**What to do**: The goal is to restate all of the records below word for word.

──────────

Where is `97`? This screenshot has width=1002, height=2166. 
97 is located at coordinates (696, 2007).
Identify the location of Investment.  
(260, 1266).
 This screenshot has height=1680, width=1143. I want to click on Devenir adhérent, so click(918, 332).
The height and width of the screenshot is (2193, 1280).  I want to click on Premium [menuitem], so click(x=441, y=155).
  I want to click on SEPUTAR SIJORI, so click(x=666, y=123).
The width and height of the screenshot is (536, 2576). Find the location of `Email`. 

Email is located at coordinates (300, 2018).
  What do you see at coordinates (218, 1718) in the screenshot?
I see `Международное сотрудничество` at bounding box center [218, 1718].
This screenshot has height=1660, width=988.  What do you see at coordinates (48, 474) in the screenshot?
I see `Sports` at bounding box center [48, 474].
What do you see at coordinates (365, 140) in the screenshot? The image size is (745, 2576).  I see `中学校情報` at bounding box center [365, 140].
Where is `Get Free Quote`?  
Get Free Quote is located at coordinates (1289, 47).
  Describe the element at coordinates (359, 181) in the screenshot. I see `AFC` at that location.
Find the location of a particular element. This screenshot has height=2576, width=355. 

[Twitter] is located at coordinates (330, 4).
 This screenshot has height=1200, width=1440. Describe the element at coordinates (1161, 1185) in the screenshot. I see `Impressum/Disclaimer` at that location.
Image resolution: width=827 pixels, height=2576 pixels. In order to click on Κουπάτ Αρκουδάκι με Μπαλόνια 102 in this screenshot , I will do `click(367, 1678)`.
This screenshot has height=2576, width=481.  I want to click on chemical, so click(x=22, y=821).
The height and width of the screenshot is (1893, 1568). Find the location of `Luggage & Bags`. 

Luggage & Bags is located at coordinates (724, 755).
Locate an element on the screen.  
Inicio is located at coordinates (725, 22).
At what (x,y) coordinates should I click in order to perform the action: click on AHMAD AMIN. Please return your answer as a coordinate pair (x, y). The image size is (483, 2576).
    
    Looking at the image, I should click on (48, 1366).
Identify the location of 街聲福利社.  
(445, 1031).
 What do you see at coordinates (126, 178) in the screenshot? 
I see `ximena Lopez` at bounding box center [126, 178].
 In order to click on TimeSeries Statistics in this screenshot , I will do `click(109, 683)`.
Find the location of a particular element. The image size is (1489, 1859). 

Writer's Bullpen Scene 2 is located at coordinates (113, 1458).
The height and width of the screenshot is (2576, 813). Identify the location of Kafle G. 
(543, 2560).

──────────

**Answer area**:
Where is `97`? This screenshot has width=1002, height=2166. 
97 is located at coordinates (696, 2007).
Identify the location of Investment.  
(260, 1266).
 This screenshot has height=1680, width=1143. I want to click on Devenir adhérent, so click(918, 332).
The height and width of the screenshot is (2193, 1280).  I want to click on Premium [menuitem], so click(x=441, y=155).
  I want to click on SEPUTAR SIJORI, so click(x=666, y=123).
The width and height of the screenshot is (536, 2576). Find the location of `Email`. 

Email is located at coordinates (300, 2018).
  What do you see at coordinates (218, 1718) in the screenshot?
I see `Международное сотрудничество` at bounding box center [218, 1718].
This screenshot has height=1660, width=988.  What do you see at coordinates (48, 474) in the screenshot?
I see `Sports` at bounding box center [48, 474].
What do you see at coordinates (365, 140) in the screenshot? The image size is (745, 2576).  I see `中学校情報` at bounding box center [365, 140].
Where is `Get Free Quote`?  
Get Free Quote is located at coordinates (1289, 47).
  Describe the element at coordinates (359, 181) in the screenshot. I see `AFC` at that location.
Find the location of a particular element. This screenshot has height=2576, width=355. 

[Twitter] is located at coordinates (330, 4).
 This screenshot has height=1200, width=1440. Describe the element at coordinates (1161, 1185) in the screenshot. I see `Impressum/Disclaimer` at that location.
Image resolution: width=827 pixels, height=2576 pixels. In order to click on Κουπάτ Αρκουδάκι με Μπαλόνια 102 in this screenshot , I will do `click(367, 1678)`.
This screenshot has height=2576, width=481.  I want to click on chemical, so click(x=22, y=821).
The height and width of the screenshot is (1893, 1568). Find the location of `Luggage & Bags`. 

Luggage & Bags is located at coordinates (724, 755).
Locate an element on the screen.  
Inicio is located at coordinates (725, 22).
At what (x,y) coordinates should I click in order to perform the action: click on AHMAD AMIN. Please return your answer as a coordinate pair (x, y). The image size is (483, 2576).
    
    Looking at the image, I should click on (48, 1366).
Identify the location of 街聲福利社.  
(445, 1031).
 What do you see at coordinates (126, 178) in the screenshot? 
I see `ximena Lopez` at bounding box center [126, 178].
 In order to click on TimeSeries Statistics in this screenshot , I will do `click(109, 683)`.
Find the location of a particular element. The image size is (1489, 1859). 

Writer's Bullpen Scene 2 is located at coordinates (113, 1458).
The height and width of the screenshot is (2576, 813). Identify the location of Kafle G. 
(543, 2560).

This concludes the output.